In 2010, around 32,050 men died from prostate cancer in the US. Though it has been estimated that widespread use of PSA has helped detection of cancer, the benefits of screening procedures like these are as yet unclear. Prostate cancer remains the second-leading cause of cancer death in men. From one in five men diagnosed with this disease, only one in 30 will die from this disease.

You are at double the risk of being diagnosed with prostatic cancer if one first-degree relative is affected, and the risk is fourfold if two or more are affected. Afro-American males are at greater risk and this is associated with their higher levels of testosterone. There is therefore a genetic basis related to the SRDSA2 gene. It is also true that diet plays a role in this disease and high consumption of dairy fat increases the risk of prostate cancer.

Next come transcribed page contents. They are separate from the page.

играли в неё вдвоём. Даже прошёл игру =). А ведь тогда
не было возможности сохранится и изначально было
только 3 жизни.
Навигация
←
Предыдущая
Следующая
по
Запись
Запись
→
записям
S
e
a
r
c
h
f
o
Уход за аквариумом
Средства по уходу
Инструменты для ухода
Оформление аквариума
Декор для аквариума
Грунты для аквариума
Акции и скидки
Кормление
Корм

There are protective factors against such a cancer and they include flavanoids found in legumes and cruciferous vegetables, lycophenes found in tomatoes, and inhibitors of cholesterol such as the statin group of drugs.

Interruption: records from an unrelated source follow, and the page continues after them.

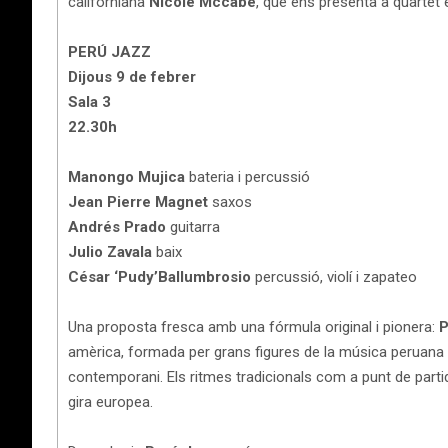
californiana
Nicole Mccabe
, que ens presenta a quartet e
PERÚ JAZZ
Dijous 9 de febrer
Sala 3
22.30h
Manongo Mujica
bateria i percussió
Jean Pierre Magnet
saxos
Andrés Prado
guitarra
Julio Zavala
baix
César ‘Pudy’Ballumbrosio
percussió, violí i zapateo
Una proposta fresca amb una fórmula original i pionera:
P
amèrica, formada per grans figures de la música peruana que
contemporani. Els ritmes tradicionals com a punt de parti
gira europea.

Over 60 per cent of patients with prostatic cancer are asymptomatic and the diagnosis is made on screening. Symptoms, when they appear, are indistinguishable from benign prostatic enlargement. The appearance of blood in urine should alert the physician to the possibility of prostatic cancer.

The PSA (Prostatic Specific Antigen) test is a screening test. It is true that it is prostate-specific but it is not cancer-specific. Elevated levels may also be seen from prostatitis (inflammation of prostate) and benign enlargement of the prostate. The levels are not markedly elevated after examining the prostate from the rectum, but are elevated after a prostate biopsy and continue to remain elevated for eight to 10 weeks. PSA testing was approved by the US FDA in 1974 and helps in diagnosis. The level of PSA in the blood is strongly associated with the risks and outcomes of prostate cancer. Despite this, the test has created great controversy and continues to do so. I find that in my practice it is a great cause of misery to patients. Various authorities have different recommendations.

The American Cancer Society recommends PSA and rectal examination for men over 50 who have an anticipated survival of more than 10 years. For Afro-Americans, the recommendation is to start testing at the age of 45. The American Urological Association recommends similarly, but continues that the risk and benefits of such tests are not properly defined. PSA levels may also fluctuate and therefore the value of a single reading becomes suspect. The United States Preventive Services task force doses not recommend PSA screening, noting that the test may cause over-diagnosis and treatment has risks, such as erectile dysfunction and incontinence.

While PSA testing may help 1:1000 to avoid death from prostatic cancer, they note that even four to five in 1,000 would die from prostate cancer after 10 years, despite screening. Simply put, the potential benefit does not outweigh the horrors of screening men found to have prostatic cancer; frequent over-diagnosis occurs because most prostatic cancer does not cause symptoms. Up to 90 per cent of such men opt to receive therapy, and for every 1,000 such men, 29 will become impotent from erectile dysfunction, 18 will suffer distressing urinary incontinence and will have cardiovascular events, one will suffer lung clots or clotting in the veins of the legs and one will have death during surgery. A small percentage of PSA in the blood is free and not bowed and it is sometimes necessary to measure (with levels of PSA between 4 and 10ng/ ml) to determine if a biopsy is necessary.

We now need a better parameter than PSA, one that is sensitive and specific, but that is also more sensible to use on the general public: one that will not scare the patient unnecessarily and confuse the physician. I am sure the day is not far away when we have a marker that can help diagnose which cancers are likely to spread or be problematic.